How new water tools reveal changes in water use with nation-wide implications. By Rob Lawson.
While the UK water industry has rightly strived to provide safe and secure water supplies, it has not always been able to meet customers’ unrestricted demand. Every so often, severe dry spells (as exemplified in summer 2018) mean water companies resort to restrictions, such as hosepipe bans.
That approach no longer suffices. Climate change and population growth are intensifying the pressure on water resources, making demand management a daily priority. And while extensive metering, efficiency campaigns, and the reduced size of toilet cisterns have all helped, these old, crude and blunt responses must graduate to proactive technologies.
Indeed, to meet looming household water use targets, the pace of change – and motivation to do so — must accelerate. To speed this transition, digital water offers a powerful catalyst.
Conventional wisdom holds that people can reduce the water use at home by either changing social norms (turning off taps while brushing teeth) or tools (dual flush toilets). The truth is that behaviour and technology have always been intrinsically linked.
Consider how a century ago most people took a weekly bath. Now we take daily or even twice-daily showers. Change emerged through the combination of ‘infrastructure’ (better hot water boilers, standardised plumbing, and en-suite bathrooms) and social practice around personal hygiene and cleanliness.
Household water use has not only been irrevocably disrupted. It continues to be.
This realisation led UK Water Industry Research in 2006 to ask Artesia to harness data in ways that could group customers into five ‘typologies,’ based on their perceived likelihood to be water efficient.
To test and validate earlier efforts, our more rigorous project collected, then re-surveyed, a detailed record of consumption at 62 properties. By doing so, researchers could identify not only how water was being used – to flush, shower, wash clothes etc. – but also, importantly when during the day they used it.
The data revealed fascinating insights. Across the sample of properties, water use varied extensively, both in terms of the total volume used and the end uses themselves. [See Figure A] Beyond the remarkable range of consumption, note how some properties use the same amount of water for very different reasons.
What’s more, customer typologies, based on survey responses, did not reflect how much water people actually used. Granted, sample size and self-selection bias may have influenced the results. But it also reflects how people may give answers they feel are socially acceptable when taking part in a survey.
Half of the observed differences in household water use could be attributed to the number, or ‘occupancy,’ of residents. Yet curiously, a third of the differences in consumption were driven by an unidentified aspect of customer behaviour, which we then set out to investigate.
With the benefit of near-realtime metering, the research team began to look at sub-daily patterns of consumption to see if factors such as home-offices affected results. In fact, daytime occupancy was not relevant to the results. Something unexpected was at work.

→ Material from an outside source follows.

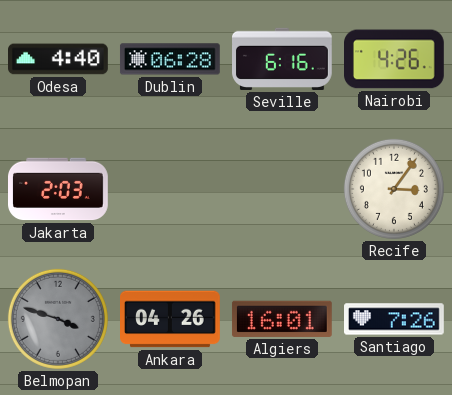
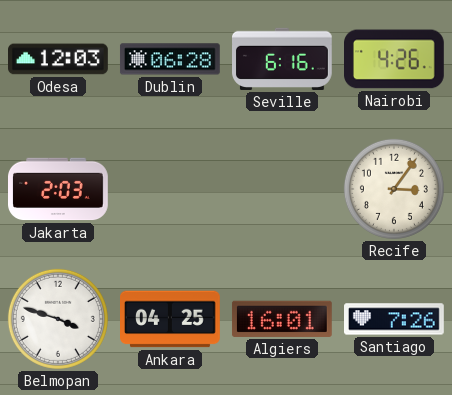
Odesa: 4:40 -> 12:03
Belmopan dial: grey -> white
Ankara: 04:26 -> 04:25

Studying the data, we learned to organize households based on the time, on weekday mornings, people most often flushed their toilets. Call it: ‘waking-up time.’ [See Figure B]

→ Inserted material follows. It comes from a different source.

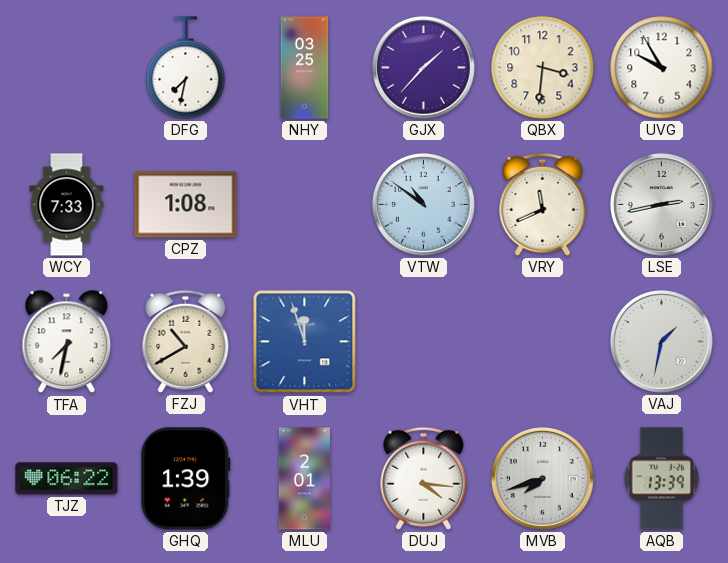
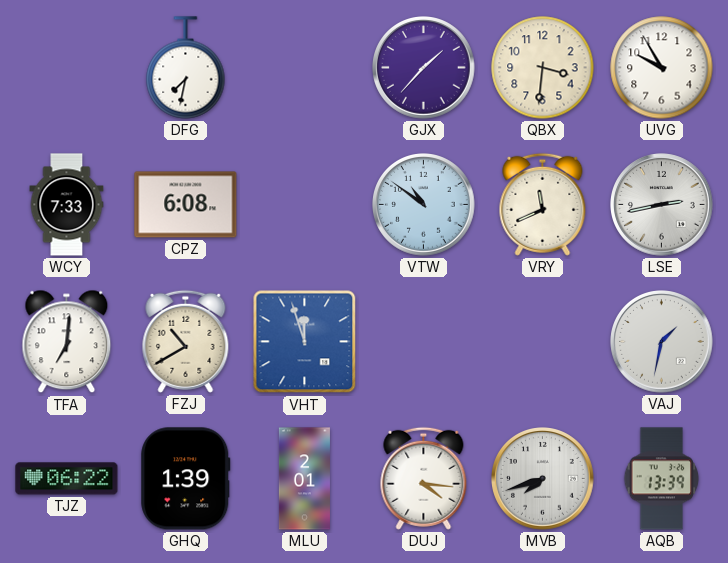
NHY: 03:25 -> none
CPZ: 1:08 -> 6:08
TFA: 7:32 -> 7:01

These three waking-up groupings – 6am-8am, 8am- 10am and 10am-noon — were further analysed using end use data and survey results. This demonstrated significant common factors within the groups and notable differences between the groups.

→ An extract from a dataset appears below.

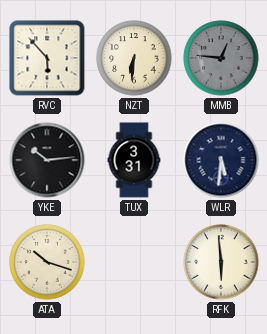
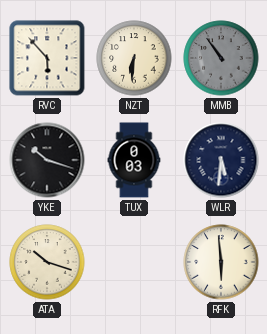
MMB: 12:46 -> 10:54
YKE: 10:14 -> 10:18
TUX: 3:31 -> 0:03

For starters, the earliest risers have the most diurnal pattern of water use, with a clear spike in the morning and later in the evening, compared to the other two groups.
These early bird households also have the largest collective consumption, while individuals in the latest rising households each uses more than in the other groups.
Curiously, rates of washing machine use and plumbing losses are greatest for the earliest risers.
Finally, households who wake up between 0800 and 1000 use less water for showering than the two other groups.
All three groups did share some common characteristics [as indicated in Table C].
Perhaps most salient, the research in this table shows how water efficiency strategies can best be custom-designed to the needs and patterns specific to each group’s water-use behaviour. Since early risers are “willing and informed” yet “time poor,” for example, interventions and technologies could aim to have minimal impact on their busy lives.
This research emphasizes the importance of good data for developing targeted and effective campaigns. By parsing the data, more promising approaches can reduce water use to the levels envisaged by levels now being envisaged by UK water regulators and advisory bodies such as the National Infrastructure Commission.
Yet all too often, water companies do not currently know enough about their individual accounts to deliver such carefully targeted activities and calibrated efforts. That must change.
To be sure, they need not know exactly what time each metered water user first flushes the toilet each morning. Yet to deliver ambitious water efficiency targets, companies will have to better understand patterns of human behaviour. That means spending time and money researching the links between the above kinds of variables, combined with better knowledge of occupancy and household types.
Each small household insight may seem slight, minor, quaint, even droll. But in aggregate, they offer a powerful tipping point, rewarding our investments in simple monitoring and surveys by catalysing big, complex, and national-scale changes.